Anthony dodged a bullet – actually the death chamber – as she was cleared in the counts regarding her child’s murder, but could still be sentenced to a year behind bars for each one of the convictions for lying. But since Anthony has already spent almost three years in jail during the investigation and trial, Anthony could walk free with time served. Judge Belvin Perry will sentence Anthony Thursday morning on those charges.
A collective gasp was heard around the world as the “not guilty” verdict was read, bringing about feelings of rage, shock or utter disbelief from many.
But really, is it all that shocking?
Many sensationalized trials have had the same outcome. At the time of her daughter’s disappearance, Anthony was pictured partying like a rock star, and in the end, she appears to have been given the fate of other stars in media-blitzed trials.
Remember O.J. and the Dream Team?
Well, thanks to Johnny Cochran’s courtroom rhyme-time savvy and “The Juice’s” glove theatrics (If it doesn’t fit, you must acquit), O.J. walked out a free man in the 1995 double-murder of his ex-wife Nicole Brown Simpson and waiter Ron Goldman.
Police said a trail of blood led them to O.J. and the same blood was found smudged on O.J.’s white Ford Bronco, in which he famously led police on a freeway chase while threatening to commit suicide, but in the end the trial turned more into a circus of theories than what could actually be proven.
Even though O.J. won the criminal trial, he lost in civil court and was ordered to pay multi-million dollar settlements to the victims’ families. O.J. barely paid a dime to the families and continued to live the high life until he was sentenced to 33 years in jail for a separate armed robbery and kidnapping case.
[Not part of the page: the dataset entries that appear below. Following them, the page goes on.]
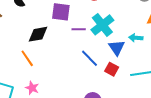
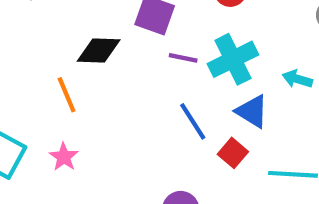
cyan arrow: (136, 38) -> (297, 79), moved
blue triangle: (117, 48) -> (252, 111), turned -36

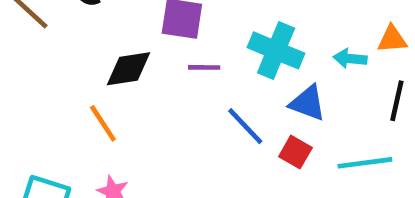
purple line: (183, 58) -> (204, 67), moved
cyan cross: (233, 59) -> (276, 50), turned -30

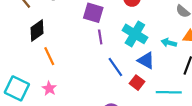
purple line: (204, 67) -> (100, 37), turned 72
black diamond: (129, 69) -> (37, 30), moved, turned -35

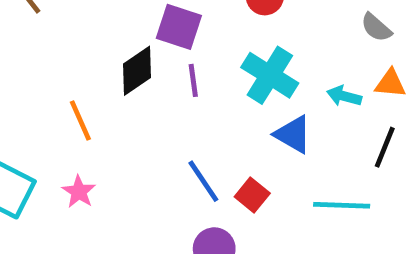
black diamond: (37, 30) -> (137, 71), moved
blue line: (115, 67) -> (203, 181), moved
red square: (137, 83) -> (252, 195), moved

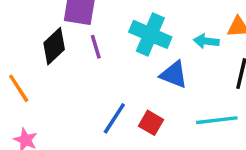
blue line: (203, 181) -> (114, 118), turned 76

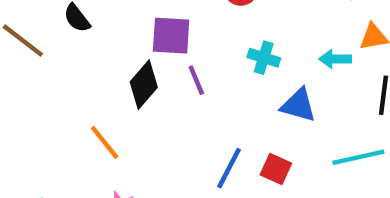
cyan cross: (150, 34) -> (264, 58), size x0.6

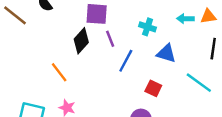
cyan arrow: (335, 59) -> (185, 19), moved
cyan line: (358, 157) -> (199, 83), turned 48
blue line: (229, 168) -> (126, 61), moved

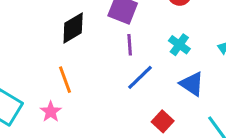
black diamond: (81, 41) -> (73, 28), moved
orange line: (59, 72) -> (65, 80), moved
Another celebrity, Robert Blake was acquitted in2005 for the murder of his wife, and mother of his child, Bonnie Lee Bakely.
Blake and Bakely had just finished having dinner at a swanky restaurant when Blake said he left something inside the restaurant. He then said he returned to the car to find Bakely dead from a gunshot to the head.
Blake walked free even though two men gave sworn testimony that Blake tried to hire them to kill his wife.
Just like O.J., Blake was found liable in Bakely’s death and ordered to pay her children $30 million.
But in the case of little Caylee Anthony who pays? A prosecutor will be blamed for “blowing” it, jurors will be scrutinized for their decision, a family will forever be torn apart by lies and finger-pointing and a secret will forever remain in a Florida swamp of who tossed a bright-eyed baby girl in the bushes.
Reaction to Anthony verdict from around the world:
Ti McLeod, a neighbor of the Anthony family
”The justice system has failed Caylee.”
Jodie Ickes, who shares the same hairdresser as Anthony
”I’m comfortable with the outcome.”
Doug Berman, a criminal law professor at Ohio State University
”In some sense, it’s a sign that the system worked well,” Berman said. “The job of the system is not to turn this into a Hollywood ending, but to have all the actors in the system do the job to the best of their ability.”
Gregory Jantz, psychologist
”Popular opinion did find her guilty, which is why we have so many people right now in shock,” said Jantz, author of “Overcoming Anxiety, Worry and Fear” and founder of counseling and treatment center A Place of Hope. “The next phase is going to be anger, and particularly from people who have suffered from trauma in their own lives.”
The Cincinnati Bengals’ wide receiver said “Dear @CNN am I hearing things correctly but I believe i heard the words #NotGuilty uttered numerous times.I could be mistaken just asking?”
David Letterman’s Late Night writer tweeted : “Casey Anthony found not guilty of murder! She screamed “Wow, even I thought I did it!”
Sanders said he received messages from people in Nigeria, Germany and worldwide telling the NBC News correspondent how they had been captivated by the Florida case.
The Associated Press contributed to this report.